Chris Johnston reports on the computer crisis facing teachers

From this month, information technology becomes one of the five primary subjects to be graded by Office for Standards in Education inspectors, giving it more significance than it may have had previously.

Just what will inspectors make of the way IT is being taught in primary schools? It is an interesting question, because the state of IT in primaries is something akin to a patchwork quilt.

The national curriculum for Key Stage 1 says that: "Pupils should be taught to use IT equipment and software confidently and purposefully to communicate and handle information, and to support their problem solving, recording and expressive work." Key Stage 2 expects pupils, among other things, to extend the range of IT tools they use and become discerning in the use of IT.

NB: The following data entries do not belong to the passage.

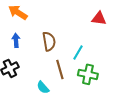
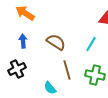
brown semicircle: (49, 41) -> (56, 42), turned -48
cyan line: (78, 52) -> (91, 44), moved

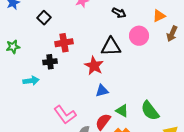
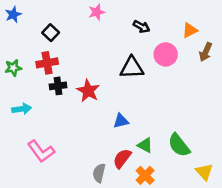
red cross: (64, 43) -> (47, 63), moved
red star: (94, 66) -> (88, 91), moved
cyan arrow: (31, 81) -> (22, 109), moved
pink L-shape: (65, 115) -> (41, 151), moved

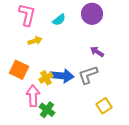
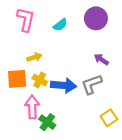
yellow arrow: (35, 41) -> (34, 57), moved
orange square: (19, 70) -> (17, 79), turned -30
yellow cross: (46, 78) -> (40, 80), moved, turned -32

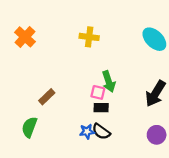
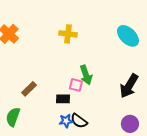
black rectangle: (101, 108) -> (63, 99), moved

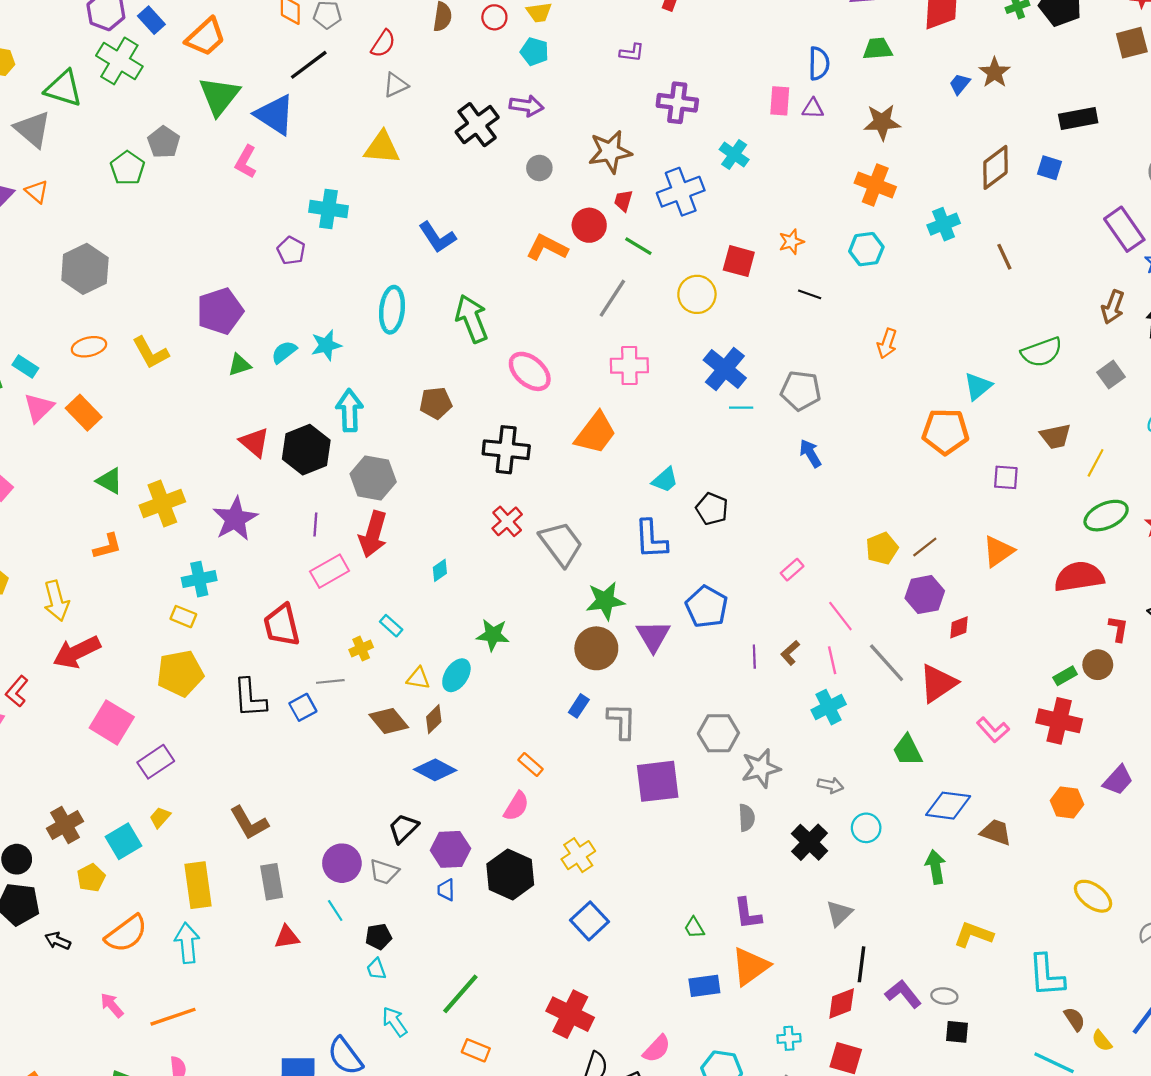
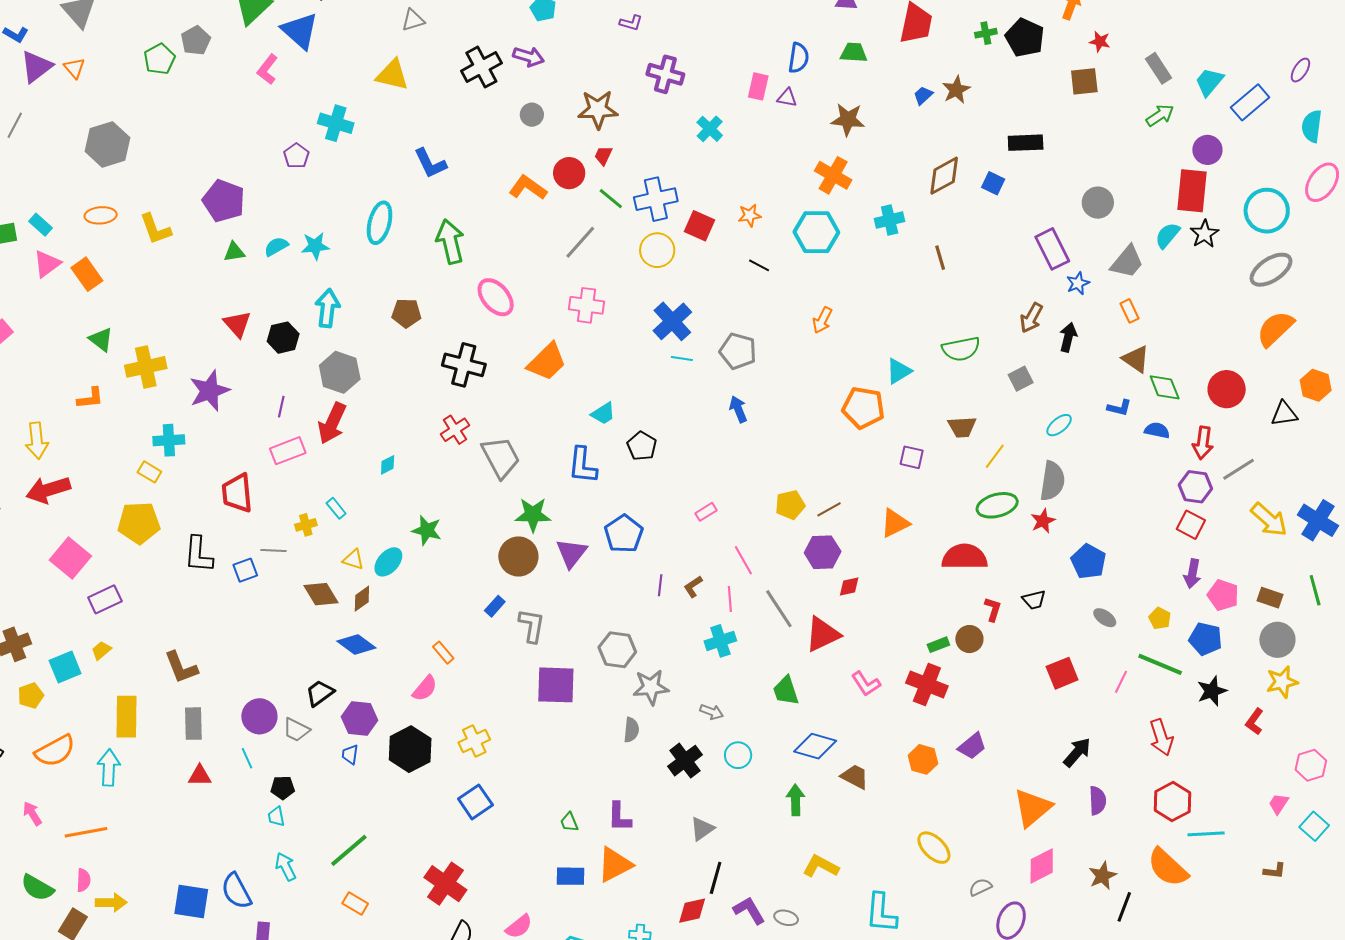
blue cross: (681, 192) -> (656, 199), moved
cyan hexagon: (866, 249) -> (816, 232), size x1.4
purple pentagon: (220, 311) -> (224, 201), turned 30
black hexagon: (306, 450) -> (283, 338), size x0.7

However, pupils in some schools will not be able to gain such skills and knowledge because provision of computer equipment can vary wildly, even in the same local education authority.

The British Educational Suppliers Association's 1998 Schools Survey says that spending on IT varies markedly: "This is particularly the case for primary schools, where some are making significant investments while others have been doing little towards new technology provision."

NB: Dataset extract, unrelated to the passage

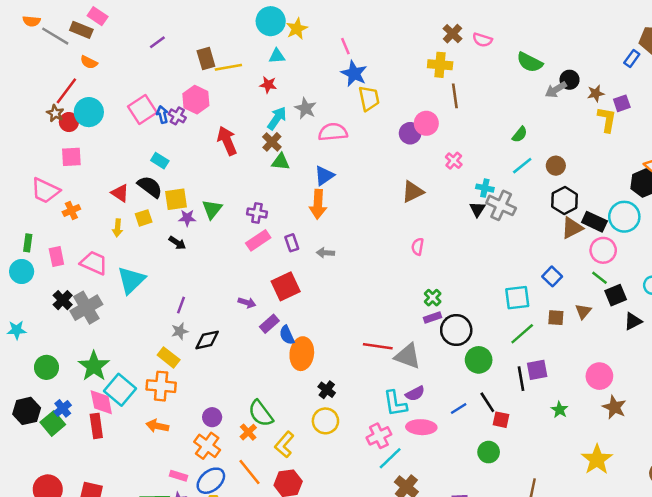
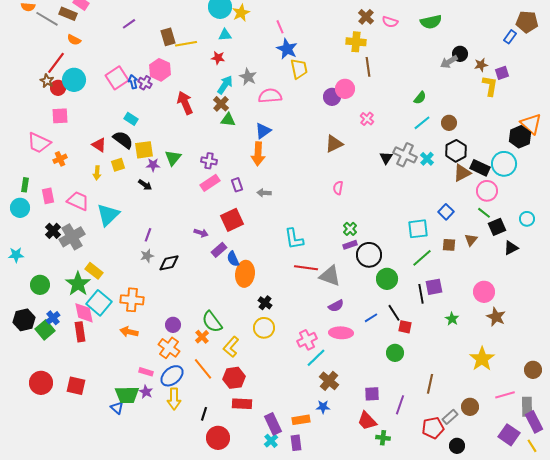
green semicircle: (530, 62) -> (431, 22), moved, turned -40
cyan cross: (485, 188) -> (427, 159), moved, turned 32
yellow rectangle: (169, 357) -> (94, 271), moved
cyan L-shape: (395, 403) -> (294, 239), moved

Another survey, of 111 primary schools in the Bristol area, found that more than 75 per cent felt they lacked the computer equipment and programs to fully deliver the IT curriculum. Although there were 1,202 computers for the 20,004 pupils, only 353 were fast, new models - one for every 56 children. Of these, only 114 had access to the Internet and just 14 schools said pupils used e-mail.

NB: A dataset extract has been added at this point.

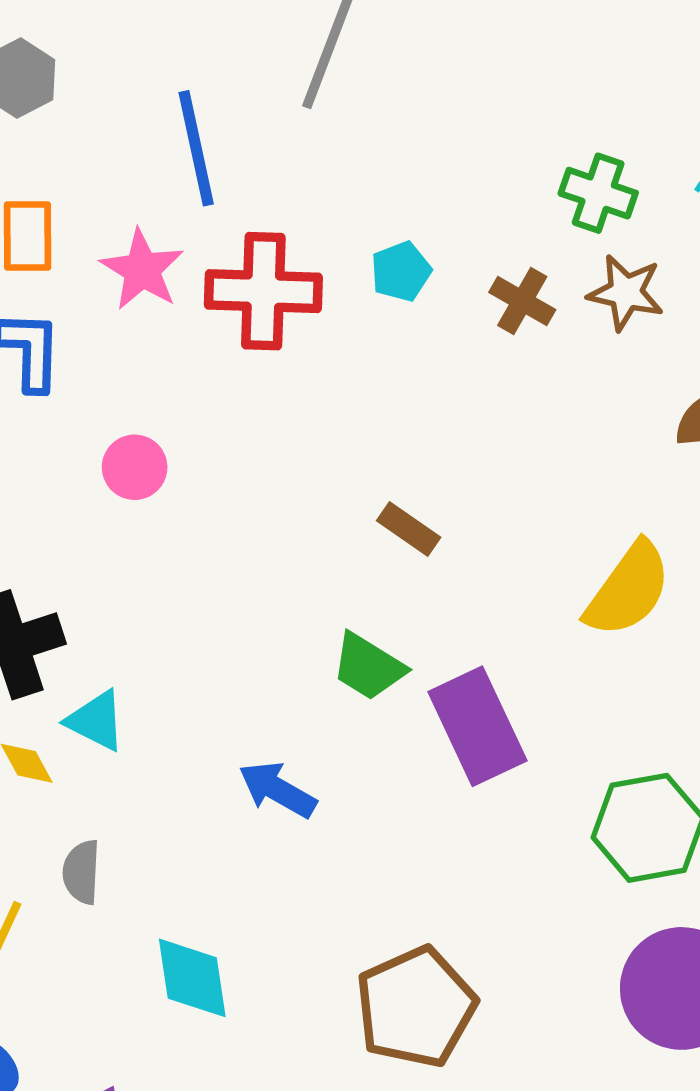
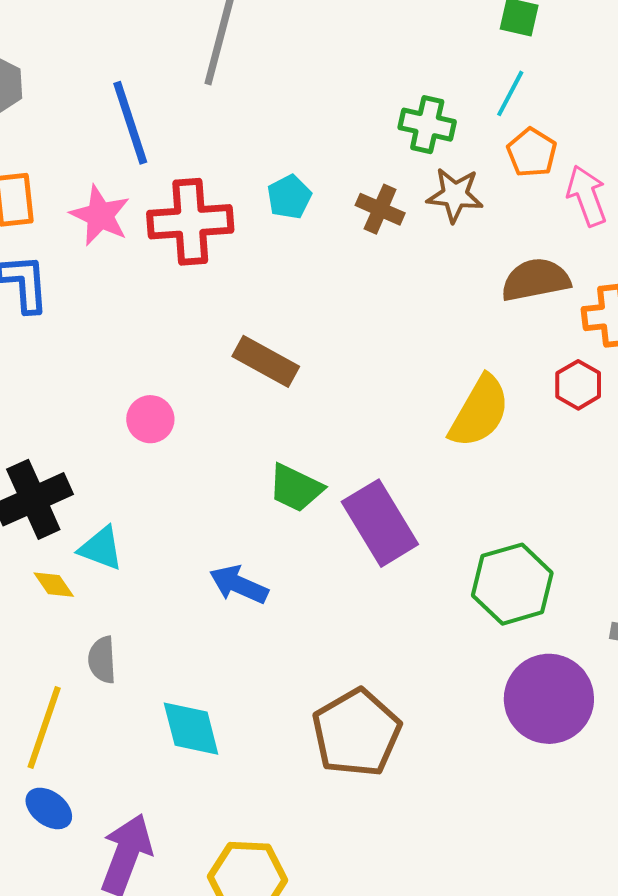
pink circle: (135, 467) -> (150, 419), moved
brown rectangle: (409, 529) -> (266, 361), moved, size x1.4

The optional exemplar scheme of work for IT in Key Stages 1 and 2, issued in July, says that regular access to computers with printers is necessary, as is access to scanners and other equipment. A range of programs is also needed, and access to the Internet for e-mail and the World Wide Web is desirable. If a school does not have this equipment, pupils will miss out on becoming IT proficient.

The Government is aware of the importance of IT. Earlier this year it allocated Pounds 100 million to help education authorities buy equipment to get schools connected to the National Grid for Learning (which provides a computer infrastructure for schools and learning materials on the Internet). While some authorities are planning to use the funding to give some help to all their schools, others are choosing to concentrate resources on a few.

Even if the Government is successful in connecting every school to the Internet by 2002, some pupils will still miss out. An estimated 38 per cent of the population has a home computer, but the 1996 Government report that shaped the National Grid for Learning declared that "access for the substantial minority of children, who, by the year 2000 will not have home computers, is crucial".

Many primary teachers are very worried about IT. It is no surprise that fears abound when many teachers are not familiar with IT and many schools do not have enough equipment. More than Pounds 230 million in National Lottery money is being used to familiarise teachers with IT, but this process will take a long time.

More funding for the NGfL should be announced later this year, but compared with secondary schools, primaries will remain disadvantaged as IT co-ordinators are overstretched.

Meanwhile, the distribution of IT provision is widening the social divide. A University of North London research paper says primary schools in poorer areas have 21 pupils per computer, while the ratio is 17 in most wealthy areas. Most computers in poorer areas are more than five years old.